I’m OK letting things wander where they do. There seems to be a steady flow of inspiration. Where it’s coming from is anybody’s guess. Where it’s going to is a foregone conclusion: Ascension.
Please allow me to look at completion and realization.
Completion, it seems to me, is how we exit our vasanas and conditioning. Realization is the level of knowledge we need to have to lend the required power to our declaration of completeness to have it result in committed action on our part.
Our commited action towards others is easier than our committed action on our own behalf. Realization is what provides the motive power to act on our own behalf. That’s how it is for me.
Completion is a state of being. We usually overlook it in our discussion of the divine qualities in favor of talking about balance or equanimity or serenity. But, as far as I can see, all of these are facets or results of completion.
When we’re looking for ways we can contribute to our own purification, being complete is something that lies within our power to create. If I were to say, “Love,” you might say, “Well, I can’t right now. I don’t feel it.”
Not so with completion. Most of us are familiar with it. We feel complete when we’ve stuffed ourselves at Christmas dinner. We feel complete when we’ve used a new toy long enough that the attraction has worn off. So we know what it feels like.
We discover that completion is within our power to declare and to feel. There’s nothing esoteric about it. Most times we don’t feel it because we don’t want to be complete. There’s energy in our dramas. They ward off boredom, etc.
Then comes a moment when we’d prefer to be complete. At that moment, if completion is for us not simply intellectual knowledge, or experiential knowledge, but realized knowledge, then we can call completion forth by our own declaration.
Just as you might call courage forth at some other moment.
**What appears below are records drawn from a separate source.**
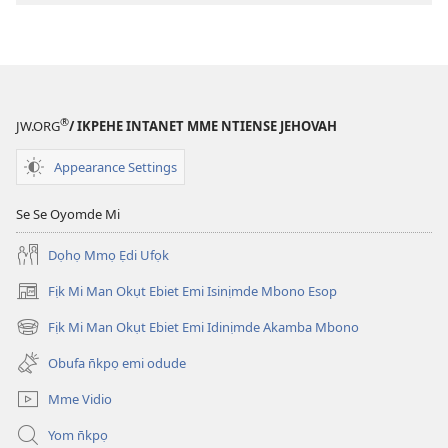
ndision̄o
mme
n̄wed
ENYỌN̄-
UKPEME
®
JW.ORG
/ IKPEHE INTANET MME NTIENSE JEHOVAH
(EKE
UKPEPN̄KPỌ)
Appearance Settings
February
1,
Se Se Oyomde Mi
1991
Dọhọ Mmọ Ẹdi Ufọk
Fịk Mi Man Okụt Ebiet Emi Isinịmde Mbono Esop
(opens
new
Fịk Mi Man Okụt Ebiet Emi Idinịmde Akamba Mbono
(opens
window)
new
Obufa n̄kpọ emi odude
window)
Mme Vidio
Yom n̄kpọ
Or “get up your nerve” to ask someone on a date. We call forth the attitude of completion in ourselves and, if our willing is developed, we will ourselves complete in that moment by declaring it. I am complete. And so it is.
It is a simple cutting of attachment and that lies within our power.
Nonetheless, one is either complete or one is not. It can’t be faked. We can say “I’m complete” all we want, but if we’re simply speaking from intellectual knowledge, our repetition of the sentence won’t make us complete or carry much weight.